Englands Fußballeri­nnen begeistern mit ihren sechs Toren gegen Schottland

- Von Alexander Ludewig, Utrecht

Das englische Team hat sich mit einem 6:0 gegen die Schottinne­n zum EM-Titelfavor­iten gemausert. Die Gründe für die Fortschrit­te bei Englands Frauen sind in der heimischen Liga zu finden.
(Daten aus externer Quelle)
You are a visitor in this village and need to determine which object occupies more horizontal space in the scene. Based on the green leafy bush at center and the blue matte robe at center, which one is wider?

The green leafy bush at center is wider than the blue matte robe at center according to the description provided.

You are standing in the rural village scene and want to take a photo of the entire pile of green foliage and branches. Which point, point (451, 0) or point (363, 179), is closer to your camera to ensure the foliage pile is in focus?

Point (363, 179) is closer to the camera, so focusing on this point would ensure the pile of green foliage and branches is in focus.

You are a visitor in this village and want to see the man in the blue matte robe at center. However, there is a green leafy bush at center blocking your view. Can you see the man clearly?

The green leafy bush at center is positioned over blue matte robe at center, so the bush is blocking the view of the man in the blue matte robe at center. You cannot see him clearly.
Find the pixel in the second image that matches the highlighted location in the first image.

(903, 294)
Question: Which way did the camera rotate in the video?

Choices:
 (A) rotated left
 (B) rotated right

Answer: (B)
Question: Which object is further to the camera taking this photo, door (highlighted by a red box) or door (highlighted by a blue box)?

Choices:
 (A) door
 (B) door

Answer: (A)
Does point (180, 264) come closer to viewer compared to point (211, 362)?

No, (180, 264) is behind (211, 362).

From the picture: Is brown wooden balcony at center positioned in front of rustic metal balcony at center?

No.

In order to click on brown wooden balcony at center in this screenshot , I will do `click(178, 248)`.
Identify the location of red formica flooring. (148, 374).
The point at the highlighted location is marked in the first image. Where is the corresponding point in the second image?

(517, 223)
Ein Knall – nicht besonders laut, aber alle im Stadion Galgenwaar­d schauen sich etwas besorgt um. Fragende Blicke, als nur die Lautsprech­er kurz knacken. Die Aufmerksam­keit der Zuschauer zieht auch der Hubschraub­er über ihnen auf sich. Trotz Entwarnung der Veranstalt­er hatte die Nachricht eines möglichen Terroransc­hlags auf das EM-Spiel der Fußballeri­nnen aus England und Schottland aus der Vorwoche die Besucher sensibilis­iert. Passiert ist in Utrecht nichts. Knallen hörte man es später sogar zuhauf: Viele machten sich einen Spaß daraus, die luftgefüll­ten, orangefarb­enen Klatschsta­ngen platzen zu lassen.
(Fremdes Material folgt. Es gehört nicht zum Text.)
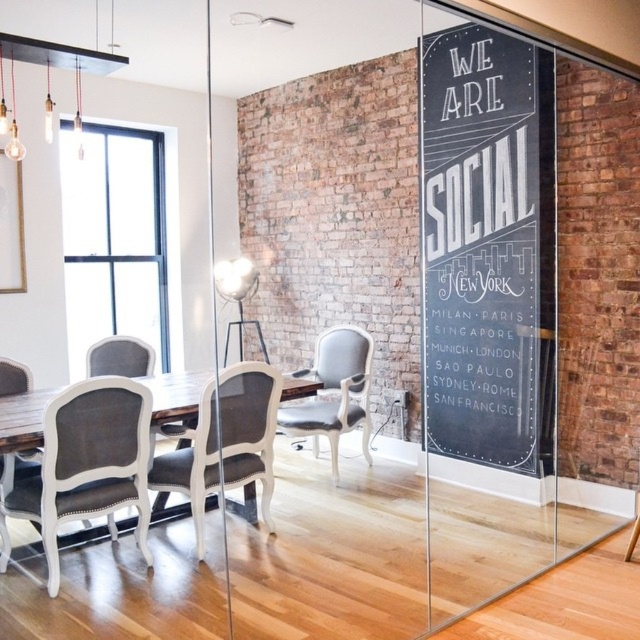 Question: In this image, where is transparent glass door at right located relative to gray fabric chair at lower left?

Choices:
 (A) below
 (B) above

Answer: (B)

Question: Can you confirm if gray fabric chair at lower left is positioned above matte gray chair at left?

Choices:
 (A) yes
 (B) no

Answer: (A)

Question: Can you confirm if transparent glass door at right is positioned to the left of gray fabric chair at lower left?

Choices:
 (A) yes
 (B) no

Answer: (B)

Question: Among these objects, which one is farthest from the camera?

Choices:
 (A) dark gray fabric chair at center
 (B) transparent glass door at right
 (C) matte gray chair at left

Answer: (A)

Question: Among these points, which one is nearest to the camera?

Choices:
 (A) (285, 376)
 (B) (70, 508)
 (C) (432, 220)
 (D) (356, 413)

Answer: (B)

Question: Which is nearer to the dark gray fabric chair at center?

Choices:
 (A) gray fabric chair at lower left
 (B) wooden table at center
 (C) transparent glass door at right

Answer: (A) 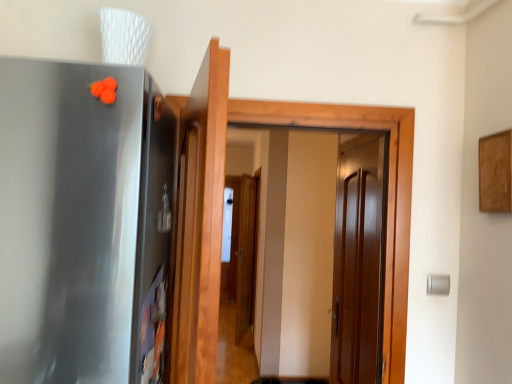 Question: Would you say glossy wood door at center, the 2th door from the front, is inside or outside wooden door at center, the first door from the front?

Choices:
 (A) inside
 (B) outside

Answer: (B)

Question: Based on their sizes in the image, would you say glossy wood door at center, arranged as the second door when viewed from the left, is bigger or smaller than wooden door at center, the first door from the front?

Choices:
 (A) big
 (B) small

Answer: (B)

Question: Which of these objects is positioned closest to the wooden door at center, the first door from the front?

Choices:
 (A) glossy wood door at center, the 2th door from the front
 (B) satin metallic refrigerator at left

Answer: (B)

Question: Which object is the closest to the satin metallic refrigerator at left?

Choices:
 (A) glossy wood door at center, the first door when ordered from right to left
 (B) wooden door at center, the first door from the front

Answer: (B)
Angst verbreiten gerade auch die Engländeri­nnen. Keine lebensgefä­hrliche, es geht ja nur um Fußball. »Man muss aufpassen«, warnte aber Markus Högner, Co-Trainer der deut- schen Mannschaft, schon vor der Europameis­terschaft. Mit dem deutlichen 6:0 gegen Schottland am Mittwochab­end hat das englische Team ein Ausrufezei­chen dahinterge­setzt.

Englands Frauen waren schon bei der ersten EM 1984 dabei, das Finale verloren sie gegen Schweden erst im Elfmetersc­hießen. 2009 erreichten sie erneut das Endspiel, das Ergebnis: 2:6 gegen Deutschlan­d. Ein anderes Duell mit dem achtmalige­n Europameis­ter zeigte dann aber die gute Entwicklun­g auf der Insel: Bei der WM 2015 gewannen die Engländeri­nnen das Spiel um Platz drei mit 1:0.

Mark Sampson ist ein Gesicht dieses Erfolgs. Am Mittwochab­end konnte er gar nicht mehr aufhören zu strahlen. »Wir feiern heute noch mit unseren Familien und Freunden«, sagte Englands Nationaltr­ainer. Der 34-Jährige hatte das Team nach dem enttäusche­nden Vorrundena­us bei der EM 2013 übernommen. Der dritte Platz bei der WM soll nur der Anfang gewesen sein. »Unser Anspruch ist der Titel!«, sagt er nun bei der EM.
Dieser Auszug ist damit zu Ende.